It doesn't say where in Thailand.

----------


## harrybarracuda

Kick in the teeth for China then.

----------


## Davis Knowlton

^^Rayong Province.

----------


## Mid

_According to Caterpillar, its first production base will be built on a 60,000 square-meter plot of land in Rayong Province.

_US-based construction company chooses Thailand as its production base : National News Bureau of Thailand

----------


## Cujo

> Kick in the teeth for China then.


China's getting too big for it's boots. 
Now that they're doing OK they're making it difficult for foreign companies to do business there. This is probably a bit of a shock to them in their arrogance. 
Though they do now have companies that would be competitors of Cat.

----------


## sabang

They are making big diesel engines, and Thailand already makes a a lot of diesel engines. Thailand has a useful niche with it's auto manufacturing sector, with Michelin, Ford and now Cat announcing new plants in the last year. Additional good news is that this is Cat's first manufacturing plant in Thailand.

----------


## Carnwadrick

Two years ago Caterpillar promised Obama that they would soon be hiring new workers, oops! they forgot to tell him they would not be in the USA

----------


## who

Davis Knowlton--Rayong Province.

     I'll bet your right.
.

----------


## Tom Sawyer

> It doesn't say where in Thailand.


Rayong. But that's a minor point.

The bigger point is that these guys wouldn't have invested here unless they had a pretty clear idea that Thailand was a safe U.S. ally for the medium term at least.

----------


## Happyman

Bloody hell ! 
 worked for them as international service manager for 16 years - they know I am in Thailand (cos they pay me a pension here)- and the buggers didn't tell me !!

 :Roll Eyes (Sarcastic):

----------


## Butterfly

only 800 jobs ? hardly news worthy,

----------


## Rural Surin

> Originally Posted by Dug
> 
> 
> It doesn't say where in Thailand.
> 
> 
> Rayong. But that's a minor point.
> 
> The bigger point is that these guys wouldn't have invested here unless they had a pretty clear idea that Thailand was a safe U.S. ally for the medium term at least.

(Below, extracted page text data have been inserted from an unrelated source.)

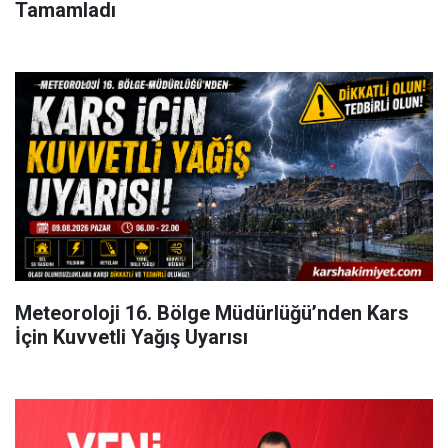
Tamamladı
Meteoroloji 16. Bölge Müdürlüğü’nden Kars
İçin Kuvvetli Yağış Uyarısı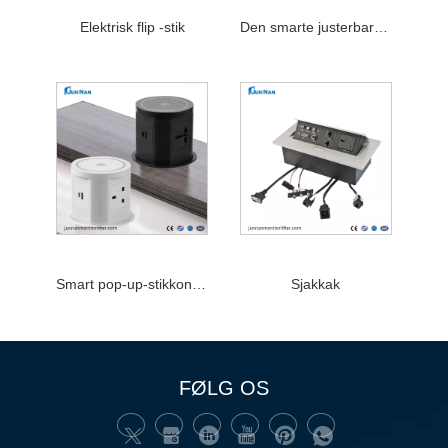
Elektrisk flip -stik
Den smarte justerbare stikkontakt
Smart pop-up-stikkontakt
Sjakkak
FØLG OS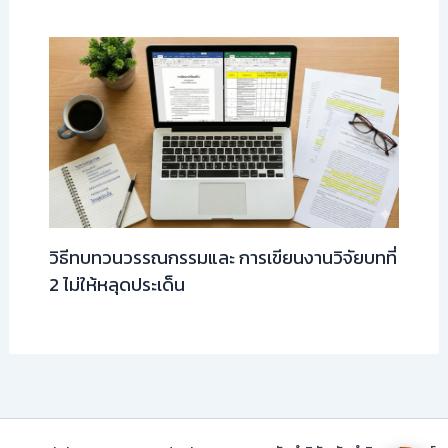
วิธีทบทวนวรรณกรรมและ การเขียนงานวิจัยบทที่
2 ไม่ให้หลุดประเด็น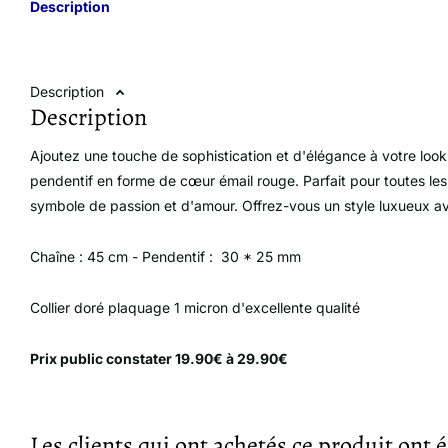
Description
Description
Description
Ajoutez une touche de sophistication et d'élégance à votre look 
pendentif en forme de cœur émail rouge. Parfait pour toutes les 
symbole de passion et d'amour. Offrez-vous un style luxueux avec
Chaîne : 45 cm - Pendentif : 30 * 25 mm
Collier doré plaquage 1 micron d'excellente qualité
Prix ​​public constater 19.90€ à 29.90€
Les clients qui ont achetés ce produit ont 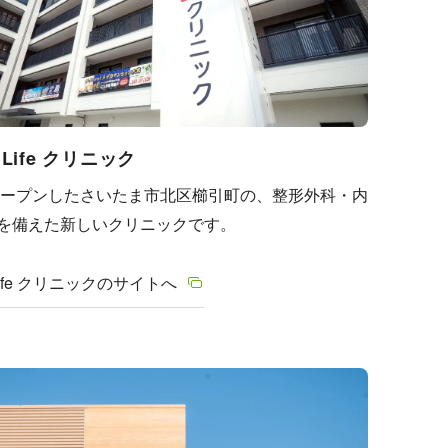
thLife クリニック
にオープンしたさいたま市北区櫛引町の、整形外科・内
を備えた新しいクリニックです。
h Life クリニックのサイトへ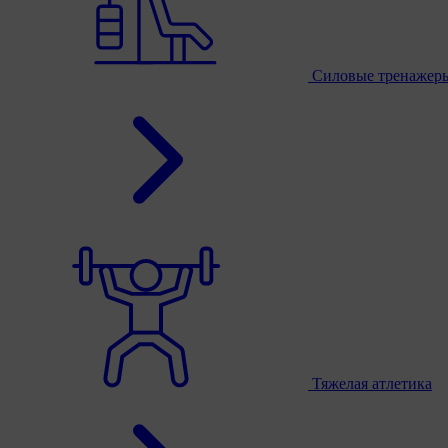
Силовые тренажер
Тяжелая атлетика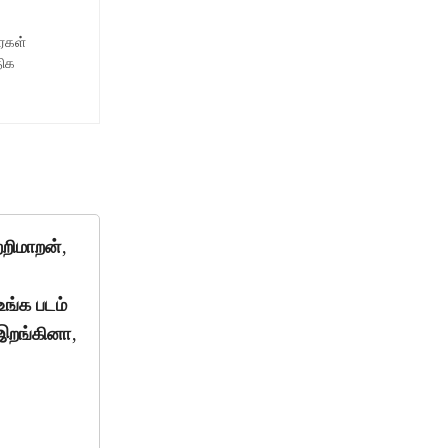
ைகள்
திக
றிமாறன்,
உங்க படம்
 இறங்கினா,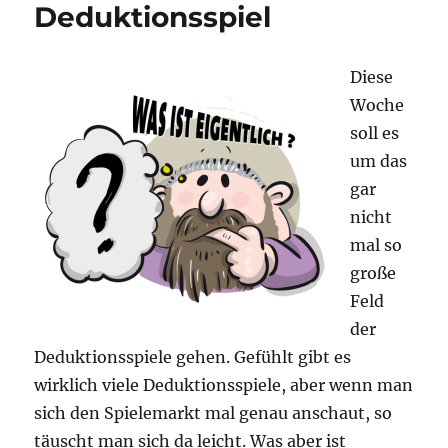
Winterkrimi:
Deduktionsspiel
Eiskaltes
Verbrechen
Diese
Woche
soll es
um das
gar
nicht
mal so
große
Feld
der
Deduktionsspiele gehen. Gefühlt gibt es
wirklich viele Deduktionsspiele, aber wenn man
sich den Spielemarkt mal genau anschaut, so
täuscht man sich da leicht. Was aber ist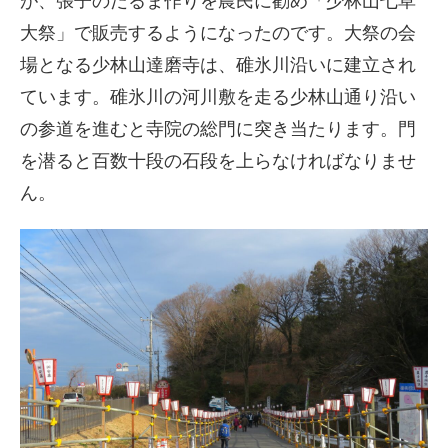
が、張子のだるま作りを農民に勧め「少林山七草
大祭」で販売するようになったのです。大祭の会
場となる少林山達磨寺は、碓氷川沿いに建立され
ています。碓氷川の河川敷を走る少林山通り沿い
の参道を進むと寺院の総門に突き当たります。門
を潜ると百数十段の石段を上らなければなりませ
ん。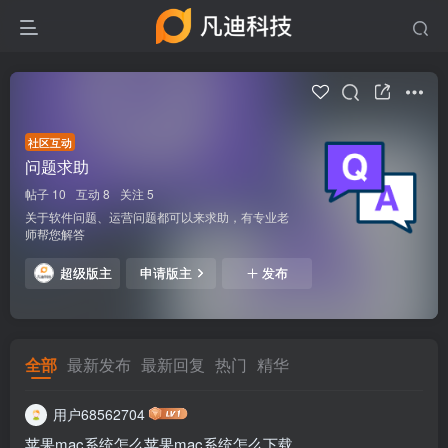
社区互动
问题求助
帖子 10
互动 8
关注 5
关于软件问题、运营问题都可以来求助，有专业老
师帮您解答
超级版主
申请版主
发布
全部
最新发布
最新回复
热门
精华
用户68562704
苹果mac系统怎么苹果mac系统怎么下载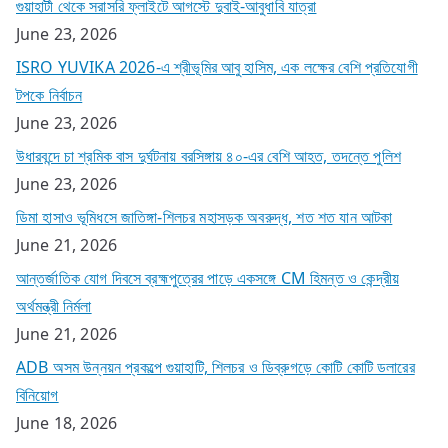
গুয়াহাটী থেকে সরাসরি ফ্লাইটে আগস্টে দুবাই-আবুধাবি যাত্রা
June 23, 2026
ISRO YUVIKA 2026-এ শ্রীভূমির আবু হাসিম, এক লক্ষের বেশি প্রতিযোগী
টপকে নির্বাচন
June 23, 2026
উধারবন্দে চা শ্রমিক বাস দুর্ঘটনায় বরসিঙ্গায় ৪০-এর বেশি আহত, তদন্তে পুলিশ
June 23, 2026
ডিমা হাসাও ভূমিধসে জাতিঙ্গা-শিলচর মহাসড়ক অবরুদ্ধ, শত শত যান আটকা
June 21, 2026
আন্তর্জাতিক যোগ দিবসে ব্রহ্মপুত্রের পাড়ে একসঙ্গে CM হিমন্ত ও কেন্দ্রীয়
অর্থমন্ত্রী নির্মলা
June 21, 2026
ADB অসম উন্নয়ন প্রকল্পে গুয়াহাটি, শিলচর ও ডিব্রুগড়ে কোটি কোটি ডলারের
বিনিয়োগ
June 18, 2026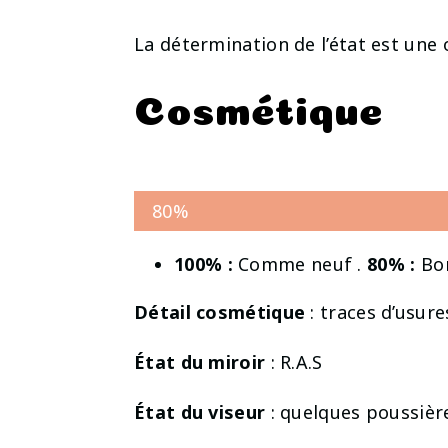
La détermination de l’état est une 
Cosmétique
80%
100% :
Comme neuf .
80% :
Bon
Détail cosmétique
: traces d’usures
État du miroir
: R.A.S
État du viseur
: quelques poussièr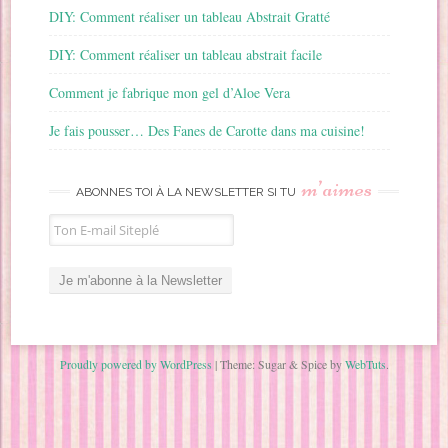
DIY: Comment réaliser un tableau Abstrait Gratté
DIY: Comment réaliser un tableau abstrait facile
Comment je fabrique mon gel d’Aloe Vera
Je fais pousser… Des Fanes de Carotte dans ma cuisine!
m’aimes
ABONNES TOI À LA NEWSLETTER SI TU
Proudly powered by WordPress
|
Theme: Sugar & Spice by
WebTuts
.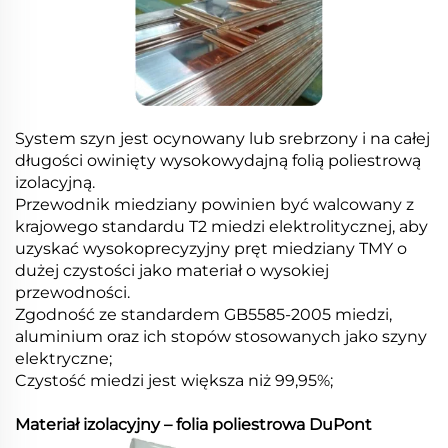
System szyn jest ocynowany lub srebrzony i na całej
długości owinięty wysokowydajną folią poliestrową
izolacyjną.
Przewodnik miedziany powinien być walcowany z
krajowego standardu T2 miedzi elektrolitycznej, aby
uzyskać wysokoprecyzyjny pręt miedziany TMY o
dużej czystości jako materiał o wysokiej
przewodności.
Zgodność ze standardem GB5585-2005 miedzi,
aluminium oraz ich stopów stosowanych jako szyny
elektryczne;
Czystość miedzi jest większa niż 99,95%;
Materiał izolacyjny – folia poliestrowa DuPont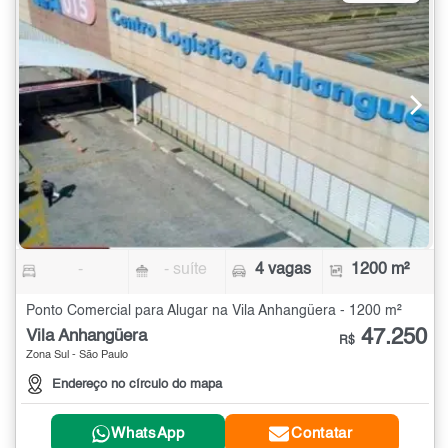
-
- suíte
4 vagas
1200 m²
Ponto Comercial para Alugar na Vila Anhangüera - 1200 m²
47.250
Vila Anhangüera
R$
Zona Sul - São Paulo
Endereço no círculo do mapa
WhatsApp
Contatar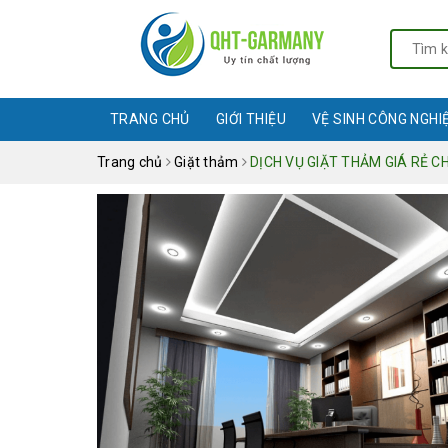
TRANG CHỦ
GIỚI THIỆU
VỆ SINH CÔNG NGHI
Trang chủ
Giặt thảm
DỊCH VỤ GIẶT THẢM GIÁ RẺ C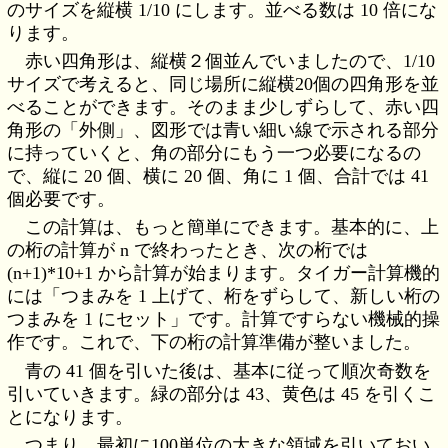
のサイズを縦横 1/10 にします。並べる数は 10 倍にな
ります。
赤い四角形は、縦横２個並んでいましたので、1/10
サイズで考えると、同じ場所に縦横20個の四角形を並
べることができます。そのまま少しずらして、赤い四
角形の「外側」、図形では青い細い線で示される部分
に持っていくと、角の部分にもう一つ必要になるの
で、縦に 20 個、横に 20 個、角に 1 個、合計では 41
個必要です。
この計算は、もっと簡単にできます。基本的に、上
の桁の計算が n で終わったとき、次の桁では
(n+1)*10+1 から計算が始まります。タイガー計算機的
には「つまみを 1 上げて、桁をずらして、新しい桁の
つまみを 1 にセット」です。計算ですらない機械的操
作です。これで、下の桁の計算準備が整いました。
青の 41 個を引いた後は、基本に従って順次奇数を
引いていきます。緑の部分は 43、黄色は 45 を引くこ
とになります。
つまり、最初に100単位の大きな領域を引いておい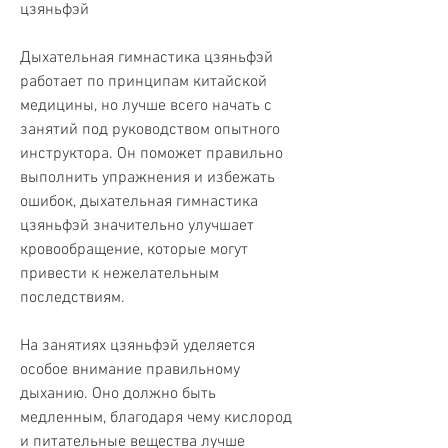
цзяньфэй
Дыхательная гимнастика цзяньфэй 
работает по принципам китайской 
медицины, но лучше всего начать с 
занятий под руководством опытного 
инструктора. Он поможет правильно 
выполнить упражнения и избежать 
ошибок, дыхательная гимнастика 
цзяньфэй значительно улучшает 
кровообращение, которые могут 
привести к нежелательным 
последствиям.
На занятиях цзяньфэй уделяется 
особое внимание правильному 
дыханию. Оно должно быть 
медленным, благодаря чему кислород 
и питательные вещества лучше 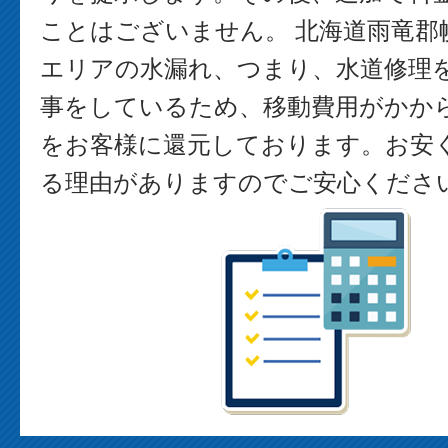
ことはございません。 北海道雨竜郡
エリアの水漏れ、つまり、水道修理
事をしているため、移動費用がかか
をお客様に還元しております。お安
る理由がありますのでご安心くださ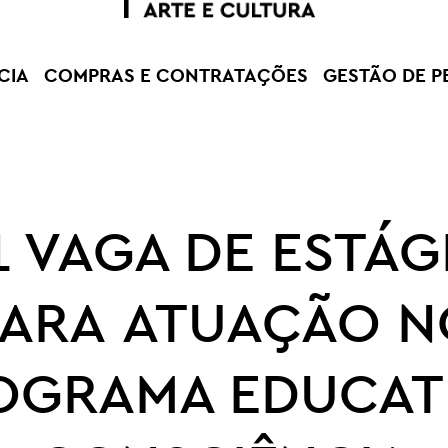
CIA
COMPRAS E CONTRATAÇÕES
GESTÃO DE P
1 VAGA DE ESTÁG
PARA ATUAÇÃO N
OGRAMA EDUCAT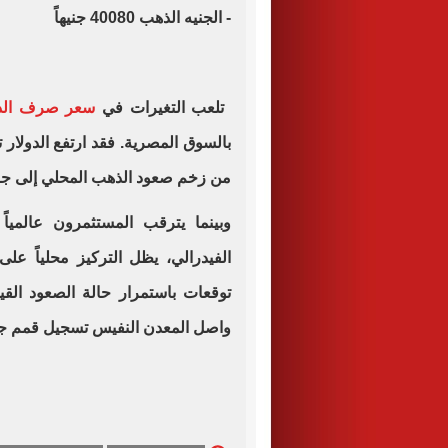
- الجنيه الذهب 40080 جنيهاً
تلعب التغيرات في
سعر صرف الدو
بالسوق المصرية. فقد ارتفع الدولار ت
من زخم صعود الذهب المحلي إلى جانب
وبينما يترقب المستثمرون عالميا
الفيدرالي، يظل التركيز محلياً عل
توقعات باستمرار حالة الصعود الق
واصل المعدن النفيس تسجيل قمم جدي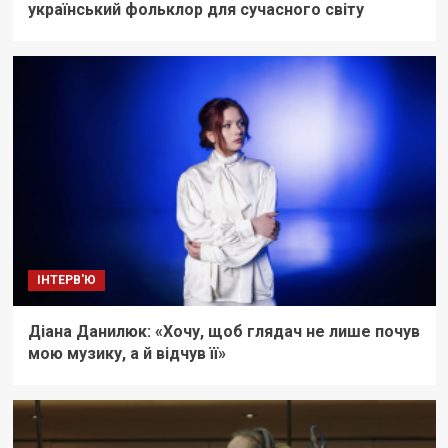
український фольклор для сучасного світу
ІНТЕРВ'Ю
Діана Данилюк: «Хочу, щоб глядач не лише почув
мою музику, а й відчув її»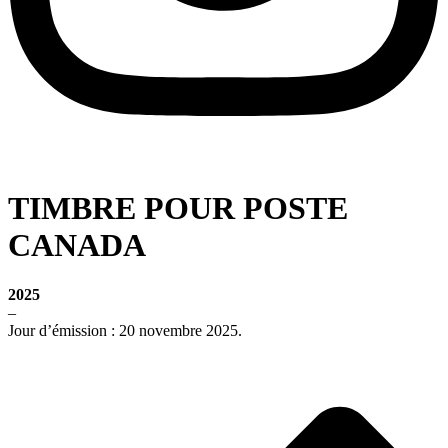
TIMBRE POUR POSTE
CANADA
2025
–
Jour d’émission : 20 novembre 2025.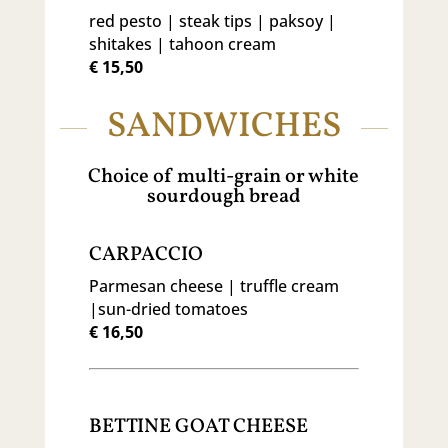
red pesto | steak tips | paksoy |
shitakes | tahoon cream
€ 15,50
SANDWICHES
Choice of multi-grain or white
sourdough bread
CARPACCIO
Parmesan cheese | truffle cream
|sun-dried tomatoes
€ 16,50
BETTINE GOAT CHEESE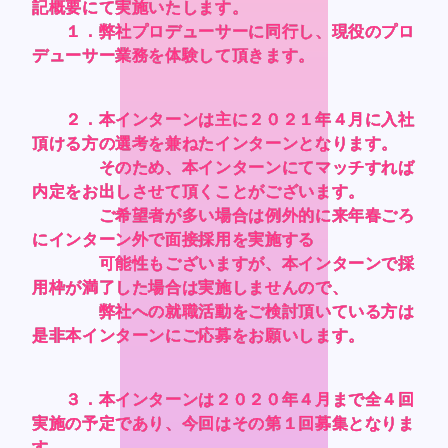
CONTACT
CONTACT
記概要にて実施いたします。
記概要にて実施いたします。
記概要にて実施いたします。
記概要にて実施いたします。
１．弊社プロデューサーに同行し、現役のプロ
１．弊社プロデューサーに同行し、現役のプロ
１．弊社プロデューサーに同行し、現役のプロ
１．弊社プロデューサーに同行し、現役のプロ
デューサー業務を体験して頂きます。
デューサー業務を体験して頂きます。
デューサー業務を体験して頂きます。
デューサー業務を体験して頂きます。
２．本インターンは主に２０２１年４月に入社
２．本インターンは主に２０２１年４月に入社
２．本インターンは主に２０２１年４月に入社
２．本インターンは主に２０２１年４月に入社
頂ける方の選考を兼ねたインターンとなります。
頂ける方の選考を兼ねたインターンとなります。
頂ける方の選考を兼ねたインターンとなります。
頂ける方の選考を兼ねたインターンとなります。
Language
Language
そのため、本インターンにてマッチすれば
そのため、本インターンにてマッチすれば
そのため、本インターンにてマッチすれば
そのため、本インターンにてマッチすれば
内定をお出しさせて頂くことがございます。
内定をお出しさせて頂くことがございます。
内定をお出しさせて頂くことがございます。
内定をお出しさせて頂くことがございます。
Japanese
Japanese
ご希望者が多い場合は例外的に来年春ごろ
ご希望者が多い場合は例外的に来年春ごろ
ご希望者が多い場合は例外的に来年春ごろ
ご希望者が多い場合は例外的に来年春ごろ
English
English
にインターン外で面接採用を実施する
にインターン外で面接採用を実施する
にインターン外で面接採用を実施する
にインターン外で面接採用を実施する
可能性もございますが、本インターンで採
可能性もございますが、本インターンで採
可能性もございますが、本インターンで採
可能性もございますが、本インターンで採
French
French
用枠が満了した場合は実施しませんので、
用枠が満了した場合は実施しませんので、
用枠が満了した場合は実施しませんので、
用枠が満了した場合は実施しませんので、
Chinese (Trad.)
Chinese (Trad.)
弊社への就職活動をご検討頂いている方は
弊社への就職活動をご検討頂いている方は
弊社への就職活動をご検討頂いている方は
弊社への就職活動をご検討頂いている方は
Chinese (Sim.)
Chinese (Sim.)
是非本インターンにご応募をお願いします。
是非本インターンにご応募をお願いします。
是非本インターンにご応募をお願いします。
是非本インターンにご応募をお願いします。
Arabic
Arabic
３．本インターンは２０２０年４月まで全４回
３．本インターンは２０２０年４月まで全４回
３．本インターンは２０２０年４月まで全４回
３．本インターンは２０２０年４月まで全４回
実施の予定であり、今回はその第１回募集となりま
実施の予定であり、今回はその第１回募集となりま
実施の予定であり、今回はその第１回募集となりま
実施の予定であり、今回はその第１回募集となりま
す。
す。
す。
す。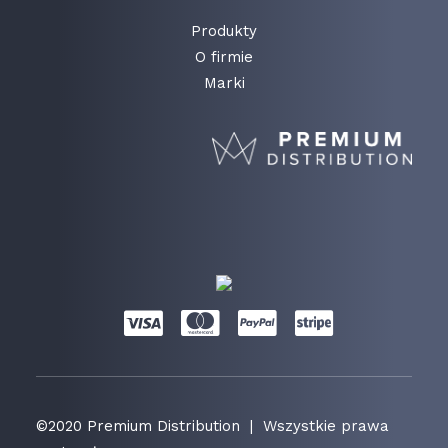
Produkty
O firmie
Marki
©2020 Premium Distribution | Wszystkie prawa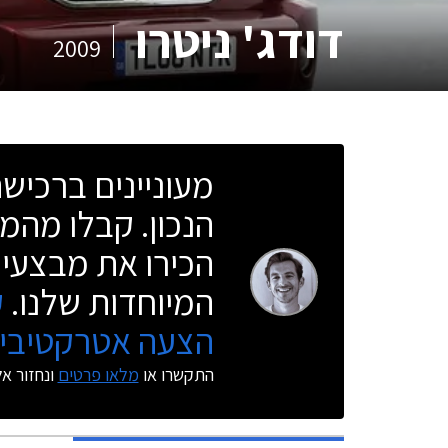
דודג' ניטרו
2009
מעוניינים ברכי
הנכון. קבלו מהמו
הכירו את מבצעי 
המיוחדות שלנו.
ק
הצעה אטרקטיבית
התקשרו או
מלאו פרטים
ונחזור א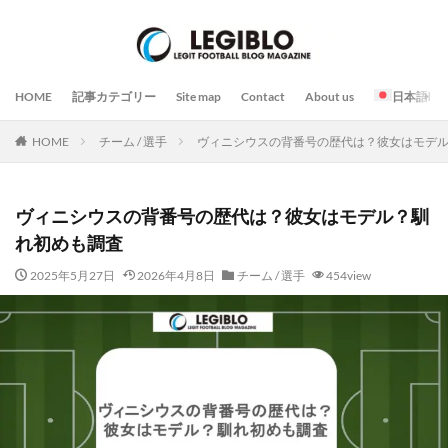
HOME
記事カテゴリー
Site map
Contact
About us
日本語
HOME
チーム / 選手
ヴィニシウスの背番号の歴代は？彼女はモデ
ヴィニシウスの背番号の歴代は？彼女はモデル？馴
れ初めも調査
2025年5月27日
2026年4月8日
チーム / 選手
454view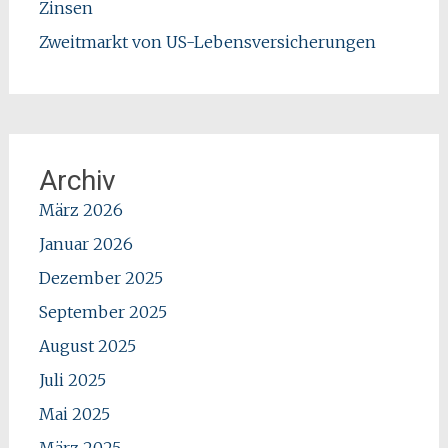
Zinsen
Zweitmarkt von US-Lebensversicherungen
Archiv
März 2026
Januar 2026
Dezember 2025
September 2025
August 2025
Juli 2025
Mai 2025
März 2025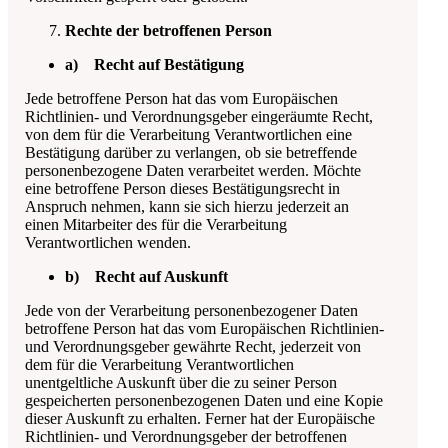
Rechte der betroffenen Person
a) Recht auf Bestätigung
Jede betroffene Person hat das vom Europäischen
Richtlinien- und Verordnungsgeber eingeräumte Recht,
von dem für die Verarbeitung Verantwortlichen eine
Bestätigung darüber zu verlangen, ob sie betreffende
personenbezogene Daten verarbeitet werden. Möchte
eine betroffene Person dieses Bestätigungsrecht in
Anspruch nehmen, kann sie sich hierzu jederzeit an
einen Mitarbeiter des für die Verarbeitung
Verantwortlichen wenden.
b) Recht auf Auskunft
Jede von der Verarbeitung personenbezogener Daten
betroffene Person hat das vom Europäischen Richtlinien-
und Verordnungsgeber gewährte Recht, jederzeit von
dem für die Verarbeitung Verantwortlichen
unentgeltliche Auskunft über die zu seiner Person
gespeicherten personenbezogenen Daten und eine Kopie
dieser Auskunft zu erhalten. Ferner hat der Europäische
Richtlinien- und Verordnungsgeber der betroffenen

I smell a skunk..or a few.

----------


## Travelmate

> ^^Rayong Province.


They already have a large plant in Bangna.

----------


## BobR

It's closer to Israel, Caterpillar are the corporate scum who sell modified tractors to Israel for arbitrarily knocking down Palestinian homes on the West Bank.   Nice people to welcome to Thailand.

But seriously that may have played a role in this decision since the Chinese may have enough of a conscience or be unbiased enough not to want their products used for terrorism.

----------


## Cujo

> But seriously that may have played a role in this decision since the Chinese may have enough of a conscience or be unbiased enough not to want their products used for terrorism.


 The Chinese couldn't give a fuck.

----------


## kmart

> Originally Posted by BobR
> 
> 
>  But seriously that may have played a role in this decision since the Chinese may have enough of a conscience or be unbiased enough not to want their products used for terrorism.
> 
> 
>  The Chinese couldn't give a fuck.


Exactly. Construction machinery is just what it says on the box anyway.

----------


## Thormaturge

How long before the Thais design their own logo.

----------